I think Its intreresting and veru usefull exercise!!! I will write to you another part of this amaizing story:
1. Однако смерть преподаватель не успокоил наш бесстрашного искателя приключений. 2. Осознав, что теперь он не только драчун и еще и убийца (что, согласитесь, далеко не одно не то-же), мужик решил, что пора делать ноги и сваливать на бугор (о Новую Зеландию например). 3. За несчастье у него не оказался над рукой загран пасспорта, и он решил захватить самолета. 4. Разоружившись пистолет, пулеметом, двумя гранатометами и ядерной бомба, киллер смелый ринулся в аэропорт, уничтожал из гранатомета некоторую охрану, подходил к самолету, и, объявив, что самолет захвачивается, начал задвигать свои требования! 
I know Its hard, but you should do it!!!
1. - 3
2. - 2
3. - 5
4. - 9 (Its soooo hard, but try!!!)

----------


## basurero

1. Однако, смерть преподавателя не успокоила нашего бесстрашного искателя приключений. 2. Осознав, что теперь он не только драчун и еще и убийца (что, согласитесь, далеко не одно и тоже), мужик решил, что пора делать _ноги и сваливать на бугор(eh??)_ (о Новой Зеландии, например). 3. По несчастью, у него не оказался над рукой _за гран пасспорта(ｗｔｆ？：））_, и он решил захватить самолет. 4. Разоружившись пистолетом, пулеметом, двумя гранатометами и ядерной бомбой, киллер смело ринулся в аэропорт, уничтожил из гранатомета несколько орхан, подошел к самолету, и, объявив, что самолет захвачивался, начал задвигать свои требования!  
That was hard as!  ::

----------


## Ramil

> 1. Однако, смерть преподавателя не успокоила нашего бесстрашного искателя приключений.

 Correct   

> 2. Осознав, что теперь он не только драчун, но еще и убийца (что, согласитесь, далеко не одно и то _(space here)_ же), мужик решил, что пора делать _ноги и сваливать за бугор(eh??)_

 Делать ноги = убегать (to scram, to shove off, to rabbit, to get the hell out) 
Сваливать за бугор = бежать за границу.   

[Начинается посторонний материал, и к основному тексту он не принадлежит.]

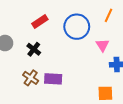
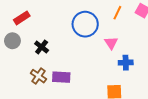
red rectangle: (40, 22) -> (22, 18), moved

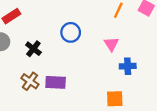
blue circle: (85, 24) -> (71, 32), moved, size x0.7

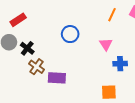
black cross: (33, 49) -> (27, 48), moved
brown cross: (30, 81) -> (36, 67), moved

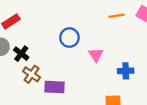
orange line: (112, 15) -> (117, 16), turned 56
pink triangle: (106, 44) -> (96, 55), moved

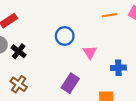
brown cross: (32, 74) -> (19, 84), moved
purple rectangle: (55, 87) -> (70, 83), moved, turned -60

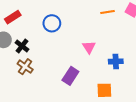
blue circle: (65, 36) -> (52, 23), moved
brown cross: (19, 84) -> (25, 67), moved

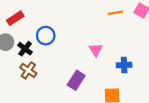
blue circle: (52, 23) -> (46, 36), moved

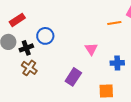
orange line: (115, 13) -> (114, 23), moved
black cross: (25, 49) -> (26, 48), turned 32

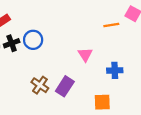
black cross: (26, 48) -> (12, 43), moved
brown cross: (29, 68) -> (40, 85), moved

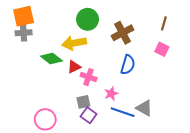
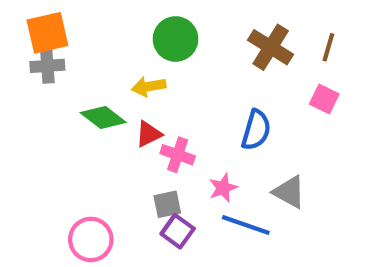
brown cross: (123, 33) -> (271, 47), moved, turned -30
yellow arrow: (74, 43) -> (149, 87), size x0.7
gray triangle: (144, 108) -> (289, 192), moved

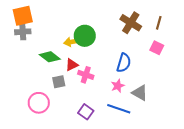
green circle: (176, 39) -> (85, 36), moved
pink star: (223, 188) -> (118, 86), moved
gray square: (167, 204) -> (59, 82), moved
pink circle: (91, 239) -> (39, 103), moved

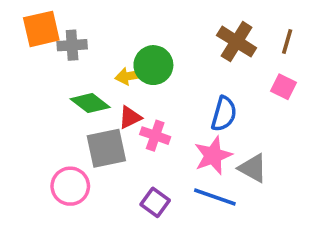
gray cross: (23, 32) -> (72, 45), moved
gray square: (59, 82) -> (106, 148), size x1.6
pink star: (118, 86) -> (213, 155), size x1.5

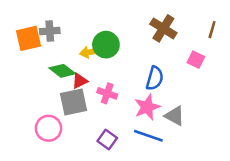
orange square: (41, 29) -> (29, 38), moved
brown line: (287, 42) -> (212, 30), moved
red triangle: (130, 117) -> (80, 81), moved

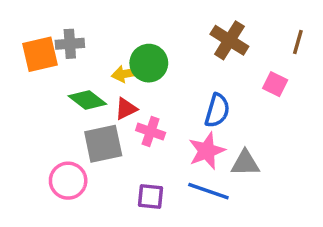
red triangle: (80, 81) -> (126, 109), moved
gray triangle: (175, 116) -> (245, 163), turned -30
purple square: (107, 140) -> (151, 196), turned -30

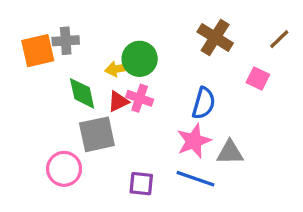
brown line: (298, 42) -> (279, 39), turned 30
green diamond: (87, 100) -> (82, 93), turned 40
pink cross: (151, 132) -> (140, 98), moved

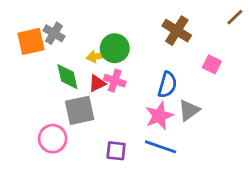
brown line: (279, 39) -> (235, 17), moved
gray cross: (66, 41) -> (54, 33), turned 35
gray triangle: (230, 152) -> (189, 110), moved, turned -35

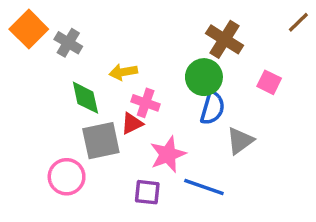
orange square: (31, 41) -> (29, 29), moved, turned -32
green circle: (115, 48) -> (204, 77), moved
red triangle: (97, 83) -> (132, 123), moved
pink star: (159, 116) -> (168, 154), moved

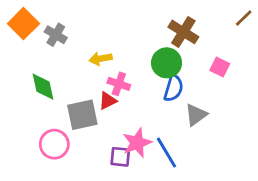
green diamond: (85, 98) -> (43, 87), moved
pink star: (168, 154) -> (137, 143), moved
blue line: (204, 187) -> (167, 153), turned 40

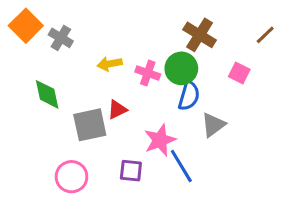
brown line: (244, 18) -> (265, 35), moved
pink cross: (119, 84) -> (148, 73), moved
pink star: (137, 143) -> (160, 140), moved
pink circle: (54, 144) -> (71, 177), moved

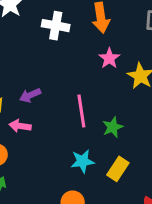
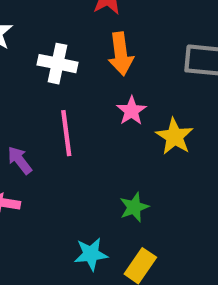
purple arrow: (30, 95) -> (20, 160), turned 75
pink line: (81, 111) -> (66, 133), moved

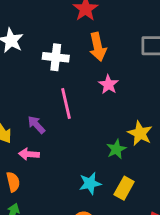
yellow star: (175, 136) -> (140, 133), moved

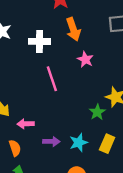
purple arrow: (36, 125) -> (51, 142), moved, turned 140

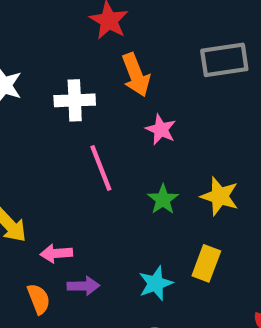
green star: (97, 112) -> (163, 199), moved
purple arrow: (51, 142) -> (83, 286), moved
yellow rectangle: (107, 144) -> (206, 263), moved

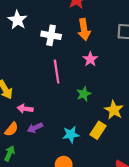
yellow star: (220, 196) -> (114, 110), moved
purple arrow: (83, 286) -> (35, 128), turned 144
orange semicircle: (39, 299) -> (11, 129), turned 48

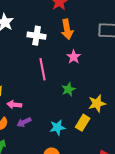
yellow star: (114, 110) -> (97, 103), turned 30

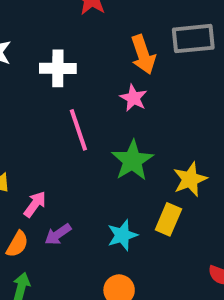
orange arrow: (67, 29) -> (143, 55), moved
green star: (68, 89) -> (132, 161), size x1.5
pink arrow: (14, 105) -> (35, 204), turned 128

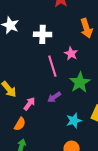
pink star: (133, 98) -> (71, 54), moved
purple arrow: (58, 234) -> (54, 97), moved

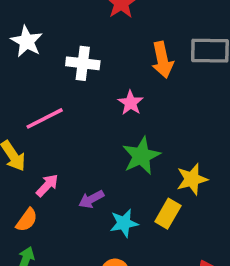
pink line: (52, 66) -> (45, 118), moved, turned 75
purple arrow: (54, 97) -> (91, 199), moved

> (в Новую Зеландию, например). 3. По несчастью, у него не оказалось под рукой _за гран пасспорта(wtf?)_, и он решил захватить самолет.

 загран. паспорта = заграничного паспорта
(в разговоре иногда соединяют эти два слова и получается _загранпаспорт_)   

> 4. Вооружившись пистолетом, пулеметом, двумя гранатометами и ядерной бомбой, киллер смело ринулся в аэропорт, уничтожил из гранатомета несколько орханников, 
> подошел к самолету, и, объявив, что самолет захвачивался, начал задвигать свои требования!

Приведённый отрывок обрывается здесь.